» **Assignment**: Go through the records below and copy out every line that contains the word "Minnapadi".

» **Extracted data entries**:
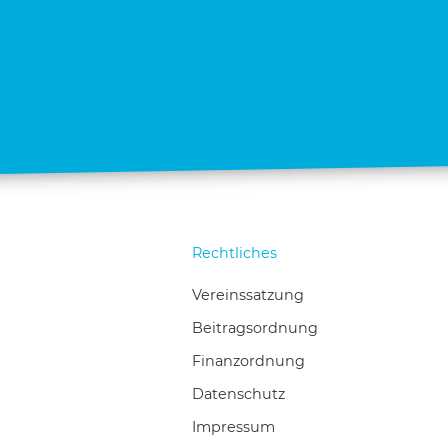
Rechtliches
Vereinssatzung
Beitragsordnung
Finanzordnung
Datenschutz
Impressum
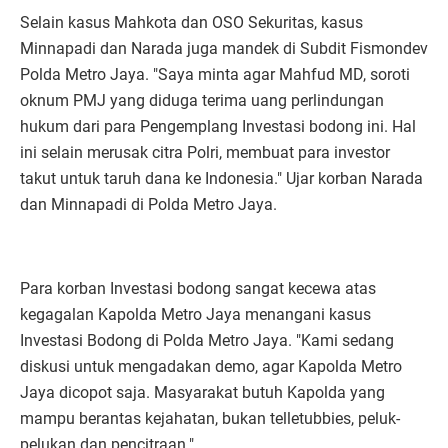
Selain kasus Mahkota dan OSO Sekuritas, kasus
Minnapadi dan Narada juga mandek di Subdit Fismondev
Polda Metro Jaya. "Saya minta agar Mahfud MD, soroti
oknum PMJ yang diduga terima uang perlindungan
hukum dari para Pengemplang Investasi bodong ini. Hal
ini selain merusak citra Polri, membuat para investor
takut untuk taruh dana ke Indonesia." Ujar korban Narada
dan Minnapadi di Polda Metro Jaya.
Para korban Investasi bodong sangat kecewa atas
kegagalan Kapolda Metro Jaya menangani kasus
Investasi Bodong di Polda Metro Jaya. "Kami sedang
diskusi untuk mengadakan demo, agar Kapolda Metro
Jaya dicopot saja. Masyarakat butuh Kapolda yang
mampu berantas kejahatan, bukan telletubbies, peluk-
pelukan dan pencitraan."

...

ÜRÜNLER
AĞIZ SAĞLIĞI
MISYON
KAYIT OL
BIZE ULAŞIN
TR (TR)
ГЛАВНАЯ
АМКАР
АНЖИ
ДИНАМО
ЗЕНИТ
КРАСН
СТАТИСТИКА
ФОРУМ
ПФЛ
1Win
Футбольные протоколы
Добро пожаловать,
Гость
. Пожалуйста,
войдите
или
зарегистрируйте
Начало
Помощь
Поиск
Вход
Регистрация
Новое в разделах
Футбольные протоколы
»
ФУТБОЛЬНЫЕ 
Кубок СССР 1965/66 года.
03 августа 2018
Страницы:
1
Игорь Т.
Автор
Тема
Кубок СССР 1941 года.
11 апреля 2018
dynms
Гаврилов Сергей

» **Response below**:
Minnapadi dan Narada juga mandek di Subdit Fismondev
dan Minnapadi di Polda Metro Jaya.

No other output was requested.